◆ Problem requirements: Check each line of the data below for the string "mais". Then give the number of lines that have it, without anything else.

◆ Exercise materials:
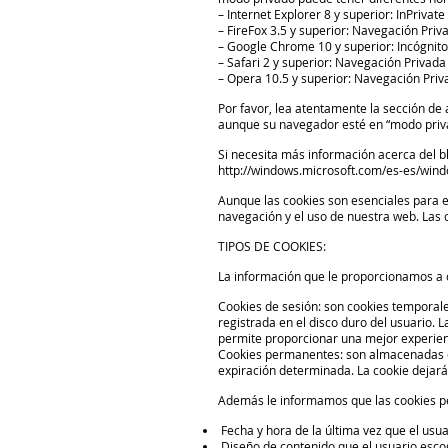
– Internet Explorer 8 y superior: InPrivate
– FireFox 3.5 y superior: Navegación Priv
– Google Chrome 10 y superior: Incógnito
– Safari 2 y superior: Navegación Privada
– Opera 10.5 y superior: Navegación Priv
Por favor, lea atentamente la sección d
aunque su navegador esté en “modo privad
Si necesita más información acerca del b
http://windows.microsoft.com/es-es/windo
Aunque las cookies son esenciales para el
navegación y el uso de nuestra web. Las c
TIPOS DE COOKIES:
La información que le proporcionamos a c
Cookies de sesión: son cookies temporal
registrada en el disco duro del usuario. L
permite proporcionar una mejor experienc
Cookies permanentes: son almacenadas en
expiración determinada. La cookie dejará 
Además le informamos que las cookies pe
Fecha y hora de la última vez que el usuar
Diseño de contenido que el usuario escog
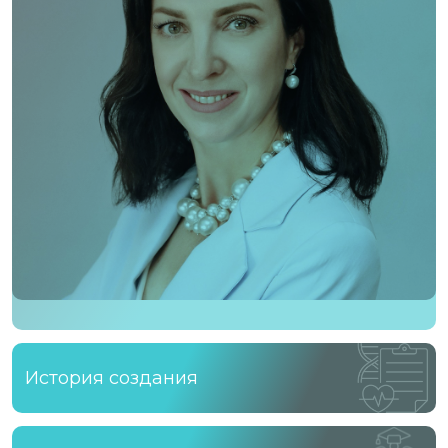
История создания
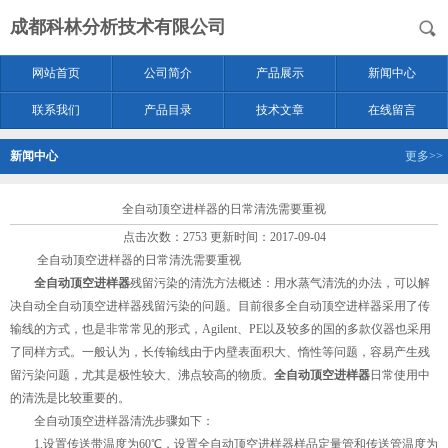
成都科林分析技术有限公司
网站首页
公司简介
产品展示
新闻中心
联系我们
产品目录
技术文章
在线留言
新闻中心
更多>>
全自动顶空进样器的日常清洗需要重视
点击次数：2753 更新时间：2017-09-04
全自动顶空进样器的日常清洗需要重视
全自动顶空进样器
残留污染的清洗方法概述：用水蒸气清洗的办法，可以解
决自动全自动顶空进样器残留污染的问题。目前很多全自动顶空进样器采用了传
输线的方式，也是非常常见的形式，Agilent、PE以及较多的国的多款仪器也采用
了同样方式。一般认为，长传输线由于内壁表面积大、惰性等问题，容易产生残
留污染问题，尤其是极性较大、沸点较高的物质。
全自动顶空进样器
日常使用中
的清洗是比较重要的。
全自动顶空进样器清洗步骤如下：
1.设置传送带温度为60℃，设置全自动顶空进样器样品定量管和传送管温度为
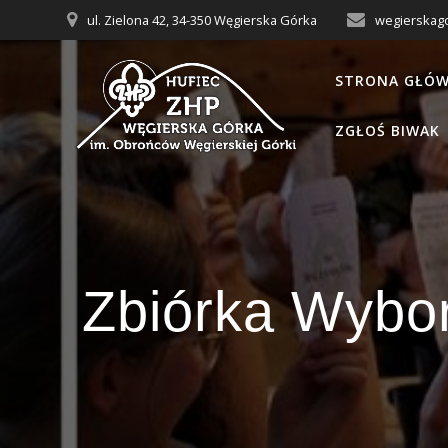
Przejdź
ul. Zielona 42, 34-350 Węgierska Górka
wegierskag
do
treści
STRONA GŁÓ
ZGŁOŚ BIWAK
Zbiórka Wybo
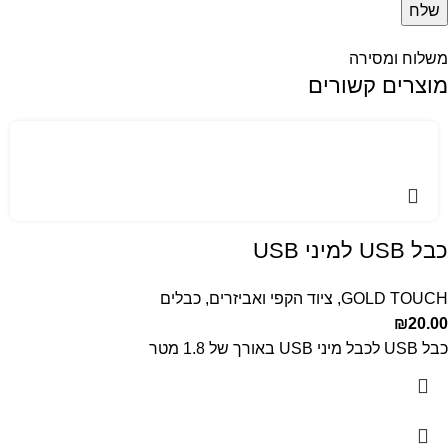
משלוח ומסירה
מוצרים קשורים
כבל USB למיני USB
GOLD TOUCH
,
ציוד הקפי ואביזרים
,
כבלים
₪
20.00
כבל USB לכבל מיני USB באורך של 1.8 מטר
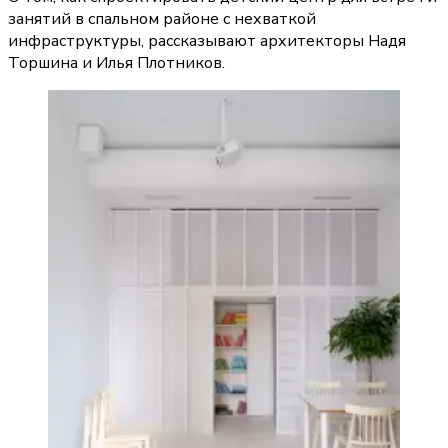
занятий в спальном районе с нехваткой
инфраструктуры, рассказывают архитекторы Надя
Торшина и Илья Плотников.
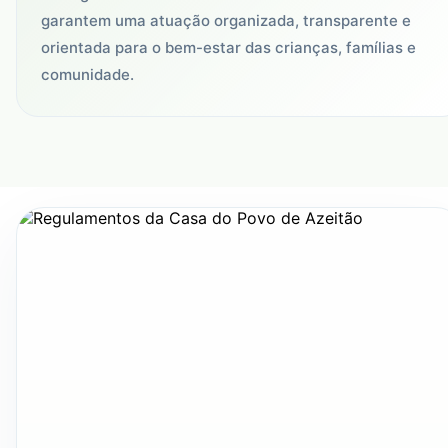
garantem uma atuação organizada, transparente e
orientada para o bem-estar das crianças, famílias e
comunidade.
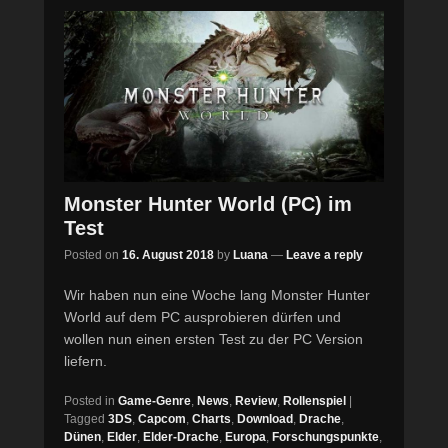
Monster Hunter World (PC) im
Test
Posted on
16. August 2018
by
Luana
—
Leave a reply
Wir haben nun eine Woche lang Monster Hunter
World auf dem PC ausprobieren dürfen und
wollen nun einen ersten Test zu der PC Version
liefern.
Posted in
Game-Genre
,
News
,
Review
,
Rollenspiel
|
Tagged
3DS
,
Capcom
,
Charts
,
Download
,
Drache
,
Dünen
,
Elder
,
Elder-Drache
,
Europa
,
Forschungspunkte
,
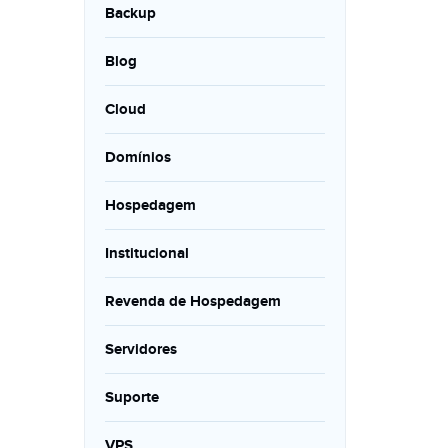
Backup
Blog
Cloud
Domínios
Hospedagem
Institucional
Revenda de Hospedagem
Servidores
Suporte
VPS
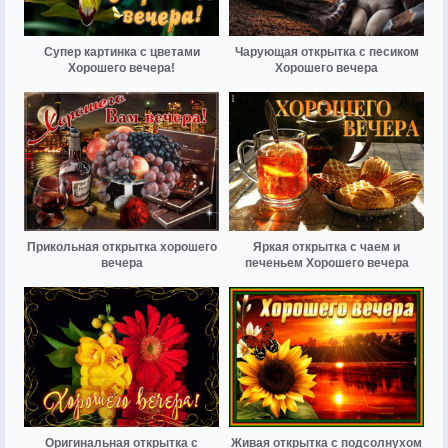
Супер картинка с цветами
Чарующая открытка с песиком
Хорошего вечера!
Хорошего вечера
Прикольная открытка хорошего
Яркая открытка с чаем и
вечера
печеньем Хорошего вечера
Оригинальная открытка с
Живая открытка с подсолнухом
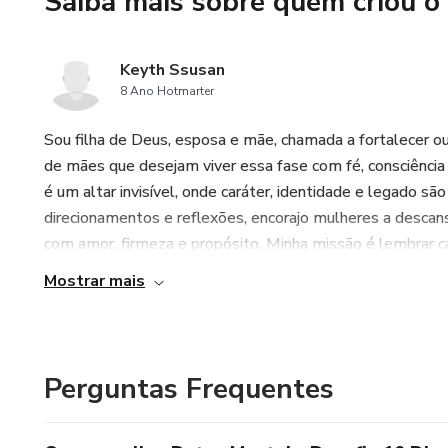
Saiba mais sobre quem criou o
Keyth Ssusan
8 Ano Hotmarter
Sou filha de Deus, esposa e mãe, chamada a fortalecer o
de mães que desejam viver essa fase com fé, consciência
é um altar invisível, onde caráter, identidade e legado s
direcionamentos e reflexões, encorajo mulheres a descan
com amor, firmeza e propósito. Minha missão é lembrar c
Mostrar mais
Perguntas Frequentes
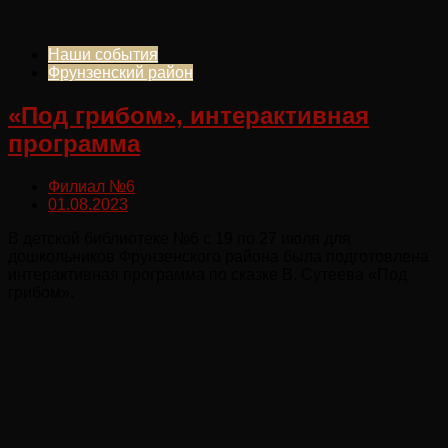
Наши события
Фрунзенский район
«Под грибом», интерактивная
программа
Филиал №6
01.08.2023
В детской библиотеке №6 с 19 по 27 июля для
дошкольников Фрунзенского района была подготовлена
интерактивная программа по сказке В. Сутеева «Под
грибом».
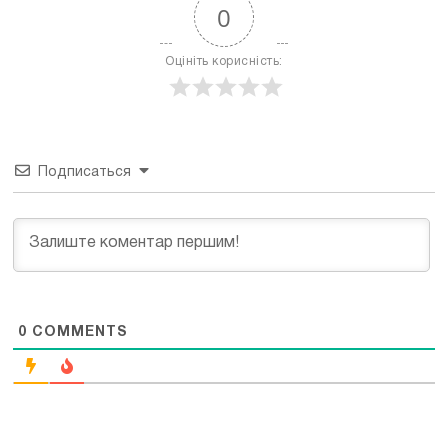
0
Оцініть корисність:
Подписаться
0
COMMENTS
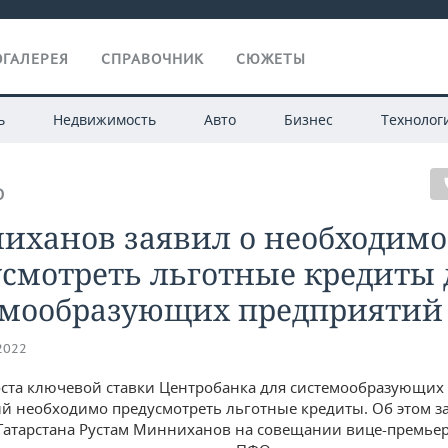
ГАЛЕРЕЯ
СПРАВОЧНИК
СЮЖЕТЫ
ь
Недвижимость
Авто
Бизнес
Технолог
О
иханов заявил о необходимо
смотреть льготные кредиты 
емообразующих предприятий
.2022
оста ключевой ставки Центробанка для системообразующих
й необходимо предусмотреть льготные кредиты. Об этом з
Татарстана Рустам Минниханов на совещании вице-премье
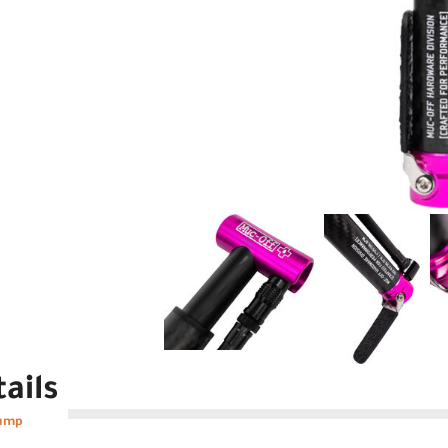
ails
Pump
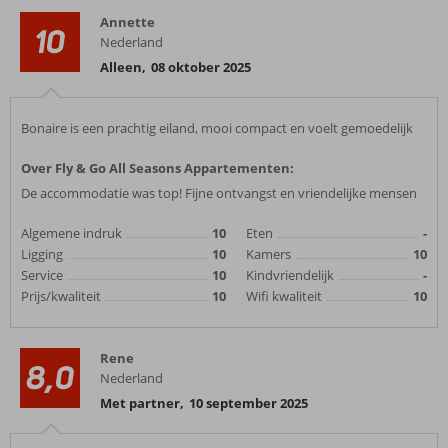
Annette
10
Nederland
Alleen
,
08 oktober 2025
Bonaire is een prachtig eiland, mooi compact en voelt gemoedelijk
Over Fly & Go All Seasons Appartementen:
De accommodatie was top! Fijne ontvangst en vriendelijke mensen
Algemene indruk
10
Eten
-
Ligging
10
Kamers
10
Service
10
Kindvriendelijk
-
Prijs/kwaliteit
10
Wifi kwaliteit
10
Rene
8,0
Nederland
Met partner
,
10 september 2025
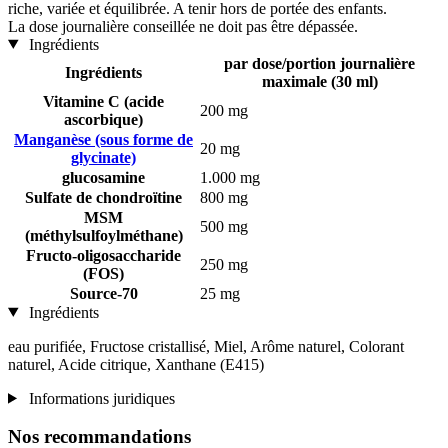
riche, variée et équilibrée. A tenir hors de portée des enfants.
La dose journalière conseillée ne doit pas être dépassée.
Ingrédients
par dose/portion journalière
Ingrédients
maximale (30 ml)
Vitamine C (acide
200 mg
ascorbique)
Manganèse (sous forme de
20 mg
glycinate)
glucosamine
1.000 mg
Sulfate de chondroïtine
800 mg
MSM
500 mg
(méthylsulfoylméthane)
Fructo-oligosaccharide
250 mg
(FOS)
Source-70
25 mg
Ingrédients
eau purifiée, Fructose cristallisé, Miel, Arôme naturel, Colorant
naturel, Acide citrique, Xanthane (E415)
Informations juridiques
Nos recommandations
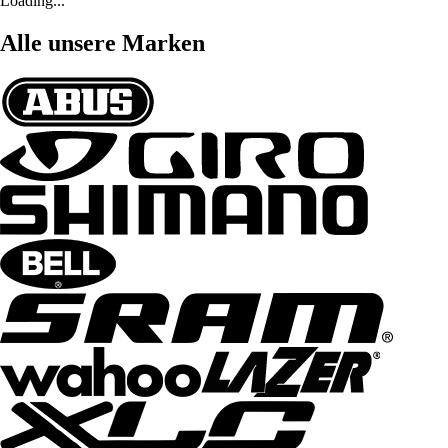
Loading...
Alle unsere Marken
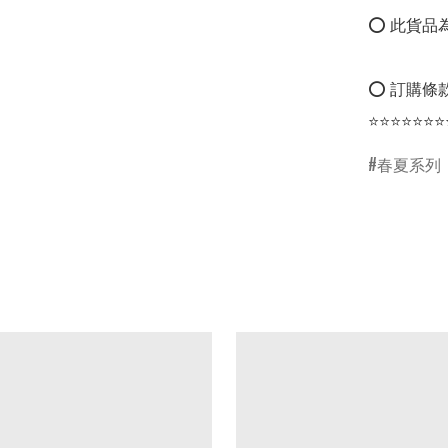
⭕ 此貨品為
⭕ 訂購條款
⭐⭐⭐⭐⭐⭐⭐
春夏系列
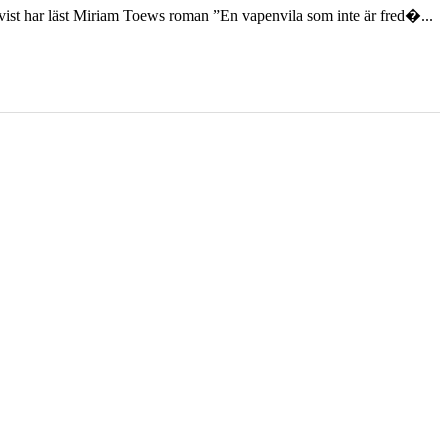
st har läst Miriam Toews roman ”En vapenvila som inte är fred�...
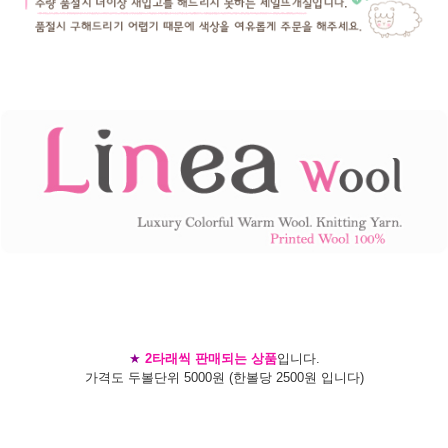
★
2타래씩 판매되는 상품
입니다.
가격도 두볼단위 5000원 (한볼당 2500원 입니다)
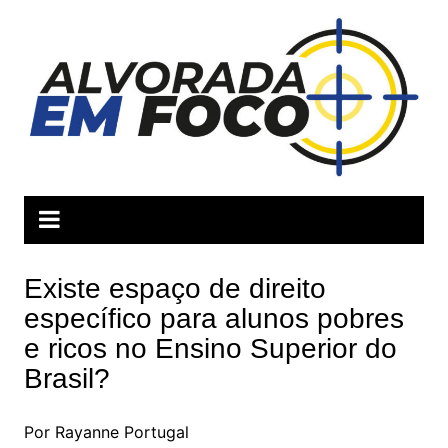
Ir
para
o
conteúdo
Existe espaço de direito
específico para alunos pobres
e ricos no Ensino Superior do
Brasil?
Por Rayanne Portugal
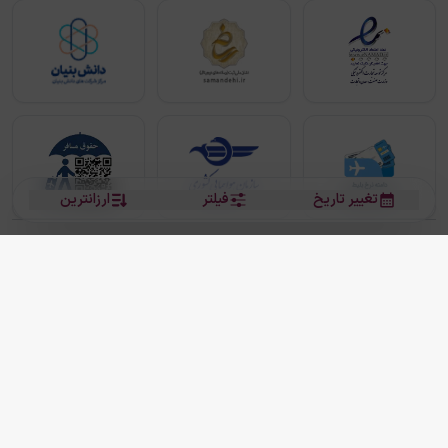
تغییر تاریخ
فیلتر
ارزانترین
بلیط هواپیما
بلیط هواپیما تهران مشهد
بلیط چارتر
بلیط هواپیما تهران استانبول
رزرو هتل
بیشتر
کلیه حقوق این سرویس (وب‌سایت و اپلیکیشن‌های موبایل) محفوظ و متعلق به شرکت
دانش بنیان مقتدر سیر ایرانیان کیش می باشد.
2013 - 2026
ما دنیا را نزدیکتر می کنیم
(
نسخه
2.8.0)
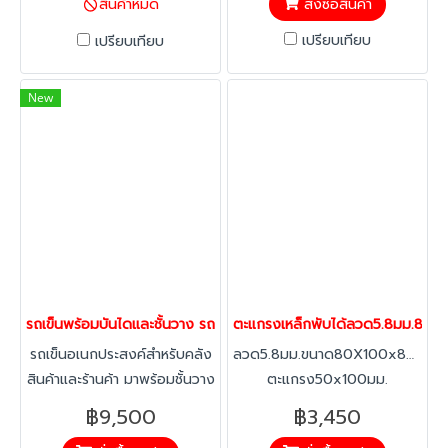
สั่งซื้อสินค้า
สินค้าหมด
เหมาะสำหรับใช้ในภาค
แข็งแรง คุ้มค่า ใช้งานได้จริง
อุตสาหกรรมที่ต้องการเคลื่อน
เปรียบเทียบ
เปรียบเทียบ
ย้ายสินค้าหรือจัดเก็บของใน
ปริมาณมาก
New
รถเข็นพร้อมบันไดและชั้นวาง รถเข็นอเนกประสงค์ ล้อหมุน 360° เหมาะส
ตะแกรงเหล็กพับได้ลวด5.8มม.80X10
รถเข็นอเนกประสงค์สำหรับคลัง
ลวด5.8มม.ขนาด80X100x84cmข
สินค้าและร้านค้า มาพร้อมชั้นวาง
ตะแกรง50x100มม.
4 ระดับ บันไดพับ ล้อหมุนได้
฿9,500
฿3,450
360 องศา เคลื่อนย้ายสะดวก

◆ Solution: 2